- Opening Delimiter -

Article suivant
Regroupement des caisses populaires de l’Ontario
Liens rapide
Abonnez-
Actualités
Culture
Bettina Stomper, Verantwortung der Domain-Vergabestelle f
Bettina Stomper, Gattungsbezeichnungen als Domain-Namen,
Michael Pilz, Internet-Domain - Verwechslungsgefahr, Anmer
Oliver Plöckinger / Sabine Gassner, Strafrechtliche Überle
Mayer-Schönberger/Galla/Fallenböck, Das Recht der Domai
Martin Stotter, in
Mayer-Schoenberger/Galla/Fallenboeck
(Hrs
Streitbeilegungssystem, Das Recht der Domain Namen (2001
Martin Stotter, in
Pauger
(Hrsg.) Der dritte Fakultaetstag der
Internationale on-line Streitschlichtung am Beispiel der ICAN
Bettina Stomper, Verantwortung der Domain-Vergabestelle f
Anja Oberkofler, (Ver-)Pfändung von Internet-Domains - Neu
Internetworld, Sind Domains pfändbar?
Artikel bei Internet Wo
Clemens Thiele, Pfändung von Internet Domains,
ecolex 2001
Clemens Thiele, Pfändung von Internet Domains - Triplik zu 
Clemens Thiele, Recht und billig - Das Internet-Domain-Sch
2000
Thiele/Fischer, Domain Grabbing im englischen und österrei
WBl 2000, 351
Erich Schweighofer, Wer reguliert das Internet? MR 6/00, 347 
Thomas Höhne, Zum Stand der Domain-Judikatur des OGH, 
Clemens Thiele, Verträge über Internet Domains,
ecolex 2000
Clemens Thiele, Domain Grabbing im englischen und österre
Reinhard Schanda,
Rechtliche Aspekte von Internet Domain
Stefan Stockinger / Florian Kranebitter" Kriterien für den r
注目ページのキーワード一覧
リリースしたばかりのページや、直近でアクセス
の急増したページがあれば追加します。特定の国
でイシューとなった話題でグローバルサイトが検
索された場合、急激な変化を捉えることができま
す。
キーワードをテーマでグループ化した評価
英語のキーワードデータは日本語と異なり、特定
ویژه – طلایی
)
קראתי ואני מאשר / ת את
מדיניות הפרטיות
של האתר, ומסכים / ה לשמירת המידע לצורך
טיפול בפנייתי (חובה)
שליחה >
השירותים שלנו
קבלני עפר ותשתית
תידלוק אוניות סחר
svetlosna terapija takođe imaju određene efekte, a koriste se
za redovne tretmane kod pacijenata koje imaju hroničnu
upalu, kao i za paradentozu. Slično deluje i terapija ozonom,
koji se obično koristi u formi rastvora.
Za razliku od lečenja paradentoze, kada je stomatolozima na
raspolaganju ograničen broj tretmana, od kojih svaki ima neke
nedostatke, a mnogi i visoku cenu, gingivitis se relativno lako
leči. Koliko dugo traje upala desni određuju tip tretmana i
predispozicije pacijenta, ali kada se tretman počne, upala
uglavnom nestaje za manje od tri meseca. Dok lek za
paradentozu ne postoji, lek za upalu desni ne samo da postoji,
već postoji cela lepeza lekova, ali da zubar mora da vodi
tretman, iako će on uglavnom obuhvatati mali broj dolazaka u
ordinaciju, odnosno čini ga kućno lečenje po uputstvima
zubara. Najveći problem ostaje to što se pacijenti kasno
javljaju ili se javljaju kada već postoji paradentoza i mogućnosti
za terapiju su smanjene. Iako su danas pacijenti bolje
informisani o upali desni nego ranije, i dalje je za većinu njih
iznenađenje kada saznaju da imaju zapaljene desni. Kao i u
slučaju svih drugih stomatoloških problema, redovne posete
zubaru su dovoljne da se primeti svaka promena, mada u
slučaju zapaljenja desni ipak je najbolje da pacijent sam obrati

- Closing Delimiter -
- Opening Delimiter -

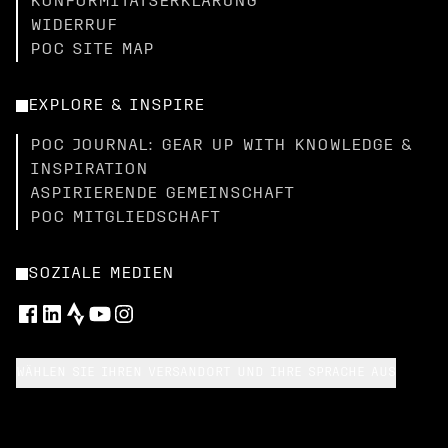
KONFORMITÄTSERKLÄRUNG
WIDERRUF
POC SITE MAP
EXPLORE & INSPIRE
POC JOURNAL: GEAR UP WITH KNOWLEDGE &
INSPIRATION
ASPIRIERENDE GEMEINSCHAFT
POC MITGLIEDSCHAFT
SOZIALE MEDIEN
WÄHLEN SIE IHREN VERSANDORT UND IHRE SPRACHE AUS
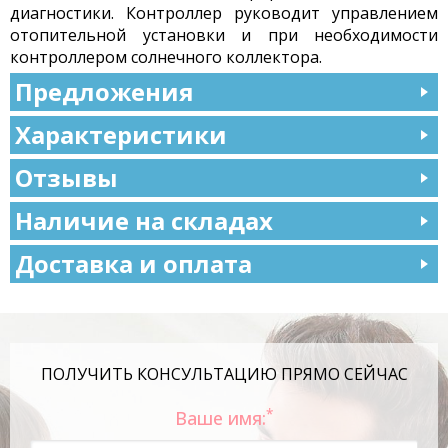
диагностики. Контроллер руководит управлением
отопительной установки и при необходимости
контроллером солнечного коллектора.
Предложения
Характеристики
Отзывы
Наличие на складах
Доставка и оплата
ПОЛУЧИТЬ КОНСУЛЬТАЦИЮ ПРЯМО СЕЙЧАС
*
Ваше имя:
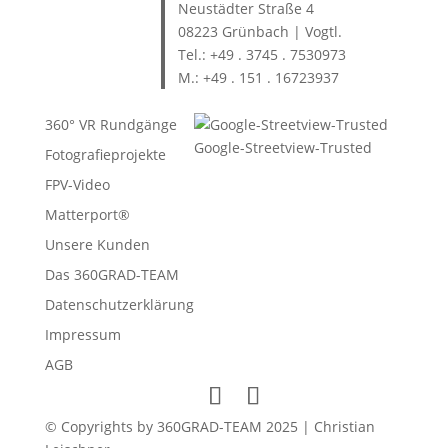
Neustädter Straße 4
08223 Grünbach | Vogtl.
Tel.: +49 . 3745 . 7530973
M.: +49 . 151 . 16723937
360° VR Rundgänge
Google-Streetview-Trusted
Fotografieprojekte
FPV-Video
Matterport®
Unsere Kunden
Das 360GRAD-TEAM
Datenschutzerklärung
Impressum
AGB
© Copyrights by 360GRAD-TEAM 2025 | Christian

- Closing Delimiter -
- Opening Delimiter -

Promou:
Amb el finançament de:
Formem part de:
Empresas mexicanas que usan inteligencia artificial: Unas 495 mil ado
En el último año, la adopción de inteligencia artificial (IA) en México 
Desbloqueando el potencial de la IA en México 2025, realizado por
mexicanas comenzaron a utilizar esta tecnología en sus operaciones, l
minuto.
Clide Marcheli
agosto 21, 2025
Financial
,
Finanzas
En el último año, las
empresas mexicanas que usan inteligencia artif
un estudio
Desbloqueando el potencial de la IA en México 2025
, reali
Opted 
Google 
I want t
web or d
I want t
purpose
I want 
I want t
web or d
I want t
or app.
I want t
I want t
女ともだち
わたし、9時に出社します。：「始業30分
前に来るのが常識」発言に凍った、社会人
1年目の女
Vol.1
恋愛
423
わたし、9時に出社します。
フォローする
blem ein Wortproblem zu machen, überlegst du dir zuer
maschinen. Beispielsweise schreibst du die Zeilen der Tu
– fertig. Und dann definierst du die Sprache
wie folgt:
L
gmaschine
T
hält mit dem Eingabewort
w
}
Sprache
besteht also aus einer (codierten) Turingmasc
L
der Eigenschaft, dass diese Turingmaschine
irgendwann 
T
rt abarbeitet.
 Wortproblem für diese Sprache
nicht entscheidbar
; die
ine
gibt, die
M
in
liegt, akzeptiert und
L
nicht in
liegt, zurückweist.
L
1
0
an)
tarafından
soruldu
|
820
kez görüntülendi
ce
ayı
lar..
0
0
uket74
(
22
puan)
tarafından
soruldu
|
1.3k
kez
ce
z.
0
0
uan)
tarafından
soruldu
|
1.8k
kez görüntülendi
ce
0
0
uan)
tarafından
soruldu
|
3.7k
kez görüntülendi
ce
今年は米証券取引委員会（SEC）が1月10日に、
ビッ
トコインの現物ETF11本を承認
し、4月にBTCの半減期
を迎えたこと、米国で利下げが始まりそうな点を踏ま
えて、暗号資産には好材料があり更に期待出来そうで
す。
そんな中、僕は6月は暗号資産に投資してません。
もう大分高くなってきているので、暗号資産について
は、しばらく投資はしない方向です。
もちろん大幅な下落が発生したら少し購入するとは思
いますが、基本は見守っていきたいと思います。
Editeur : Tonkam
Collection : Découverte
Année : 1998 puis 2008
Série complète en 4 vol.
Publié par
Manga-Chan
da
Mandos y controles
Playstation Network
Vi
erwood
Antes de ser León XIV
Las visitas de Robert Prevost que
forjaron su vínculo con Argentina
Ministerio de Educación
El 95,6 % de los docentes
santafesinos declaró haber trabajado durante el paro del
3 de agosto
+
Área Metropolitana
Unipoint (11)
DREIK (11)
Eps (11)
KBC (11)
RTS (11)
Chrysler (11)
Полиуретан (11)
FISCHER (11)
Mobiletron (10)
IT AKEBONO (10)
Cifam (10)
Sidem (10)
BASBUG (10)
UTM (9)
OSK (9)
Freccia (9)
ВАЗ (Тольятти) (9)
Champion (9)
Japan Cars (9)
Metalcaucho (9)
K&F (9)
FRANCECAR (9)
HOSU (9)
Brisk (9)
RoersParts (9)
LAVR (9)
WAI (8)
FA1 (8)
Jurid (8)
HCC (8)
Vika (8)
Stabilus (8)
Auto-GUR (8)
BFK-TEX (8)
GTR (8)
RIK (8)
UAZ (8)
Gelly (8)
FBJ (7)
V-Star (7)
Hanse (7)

- Closing Delimiter -

> **TASK PROMPT**
Pull out all lines from the entries above that include the word "Desbloqueando".

> **EXPECTED ANSWER**
Desbloqueando el potencial de la IA en México 2025, realizado por
Desbloqueando el potencial de la IA en México 2025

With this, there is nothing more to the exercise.